2018-02-23 19:52 GMT+09:00 Greg Kroah-Hartman <[email protected]>:
> On Fri, Feb 23, 2018 at 07:13:50PM +0900, Seunghun Han wrote:
>> I am Seunghun Han and a senior security researcher at National Security
>> Research Institute of South Korea.
>>
>> I found a critical security issue which can make kernel panic in userspace.
>> After analyzing the issue carefully, I found that MCE driver in the kernel
>> has a problem which can be occurred in SMP environment.
>>
>> The check_interval file in
>> /sys/devices/system/machinecheck/machinecheck<cpu number> directory is a
>> global timer value for MCE polling. If it is changed by one CPU, MCE driver
>> in kernel calls mce_restart() function and broadcasts the event to other
>> CPUs to delete and restart MCE polling timer.
>>
>> The __mcheck_cpu_init_timer() function which is called by mce_restart()
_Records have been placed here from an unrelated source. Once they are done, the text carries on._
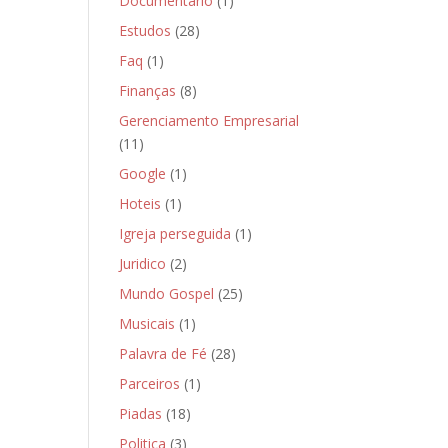
Documentário
(1)
Estudos
(28)
Faq
(1)
Finanças
(8)
Gerenciamento Empresarial
(11)
Google
(1)
Hoteis
(1)
Igreja perseguida
(1)
Juridico
(2)
Mundo Gospel
(25)
Musicais
(1)
Palavra de Fé
(28)
Parceiros
(1)
Piadas
(18)
Politica
(3)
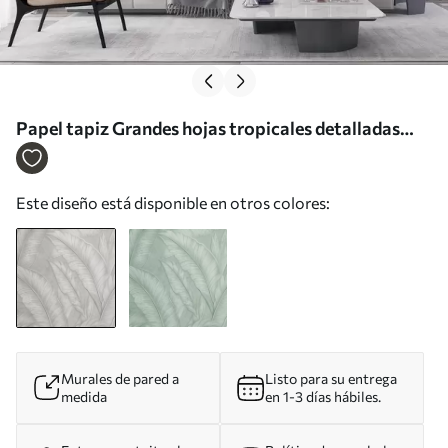
Papel tapiz Grandes hojas tropicales detalladas
con gran textura en un color gris claro
monocromático de estilo loft Nr. w08772
Este diseño está disponible en otros colores:
Murales de pared a
Listo para su entrega
medida
en 1-3 días hábiles.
>> function initializes the mce_timer variable, and the "lock" in mce_timer is
>> also reinitialized. If more than one CPU write a specific value to
>> check_interval file concurrently, one can initialize the "lock" in mce_timer
>> while the others are handling "lock" in mce_timer. This problem causes some
>> synchronization errors such as kernel panic and kernel hang.
>>
>> It is a critical security problem because the attacker can make kernel panic
>> by writing a value to the check_interval file in userspace, and it can be
>> used for Denial-of-Service (DoS) attack.
>
> As only root can write to that file, it's not that critical of an issue,
> but yes, this is a problem. Nice find and fix.
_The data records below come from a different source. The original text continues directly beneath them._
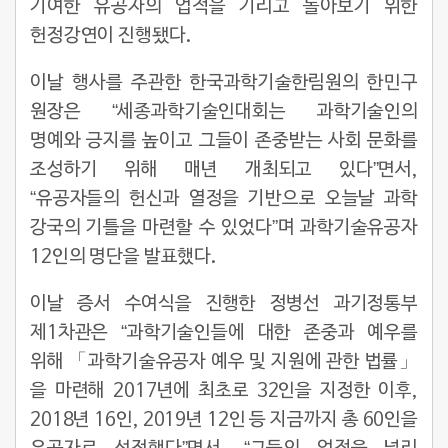
기여한 유공자의 업적을 기리고 돌아보기 위한
헌정강연이 진행됐다.
이날 행사를 주관한 한국과학기술한림원의 한민구
원장은 “세종과학기술인대회는 과학기술인의
명예와 긍지를 높이고 그들이 존중받는 사회 문화를
조성하기 위해 매년 개최되고 있다”면서,
“유공자들의 헌신과 열정을 기반으로 오늘날 과학
강국의 기틀을 마련할 수 있었다”며 과학기술유공자
12인의 명단을 발표했다.
이날 증서 수여식을 진행한 정병선 과기정통부
제1차관은 “과학기술인들에 대한 존중과 예우를
위해 「과학기술유공자 예우 및 지원에 관한 법률」
을 마련해 2017년에 최초로 32인을 지정한 이후,
2018년 16인, 2019년 12인 등 지금까지 총 60인을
I agree with your opinion.
Thank you for your advice.
Best regards.
Seunghun.
>>
>> To fix this problem, I changed the __mcheck_cpu_init_timer() function to
>> reuse mce_timer instead of initializing it. The purpose of the function is
>> to restart the timer and it can be archived by calling
>>
>> Signed-off-by: Seunghun Han <[email protected]>
>
> Cc: stable <[email protected]>
> Acked-by: Greg Kroah-Hartman <[email protected]>
>
On Mon, Feb 26, 2018 at 05:05:04AM +0900, Seunghun Han wrote:
> >> It is a critical security problem because the attacker can make kernel panic
> >> by writing a value to the check_interval file in userspace, and it can be
> >> used for Denial-of-Service (DoS) attack.
> >
> > As only root can write to that file, it's not that critical of an issue,
> > but yes, this is a problem. Nice find and fix.
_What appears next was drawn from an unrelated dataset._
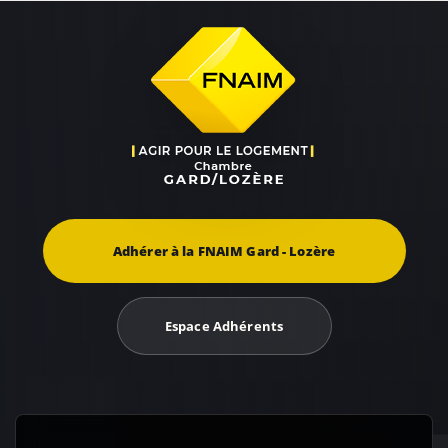
Adhérer à la FNAIM Gard - Lozère
Espace Adhérents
This is still the wrong fix. You need to:
1. check the old value of check_interval in store_int_with_restart() and
exit early if it is the same.
2. have mce_restart() grab a newly defined mutex, say, mce_sysfs_mutex
or so, which synchronizes all CPUs so that their timers get deleted and
reinitialized in the proper order.
Thx.
--
Regards/Gruss,
Boris.
Good mailing practices for 400: avoid top-posting and trim the reply.
Hello, Borislav.
2018-02-28 18:32 GMT+09:00 Borislav Petkov <[email protected]>:
> On Mon, Feb 26, 2018 at 05:05:04AM +0900, Seunghun Han wrote:
>> >> It is a critical security problem because the attacker can make kernel panic
>> >> by writing a value to the check_interval file in userspace, and it can be
>> >> used for Denial-of-Service (DoS) attack.
>> >
>> > As only root can write to that file, it's not that critical of an issue,
>> > but yes, this is a problem. Nice find and fix.
>
> This is still the wrong fix. You need to:
>
> 1. check the old value of check_interval in store_int_with_restart() and
> exit early if it is the same.
>
> 2. have mce_restart() grab a newly defined mutex, say, mce_sysfs_mutex
> or so, which synchronizes all CPUs so that their timers get deleted and
> reinitialized in the proper order.
Thank you for your advice.
I will change my patch like that and send it again.
Best regard.
Seunghun.
>
> Thx.
>
> --
> Regards/Gruss,
> Boris.
>
> Good mailing practices for 400: avoid top-posting and trim the reply.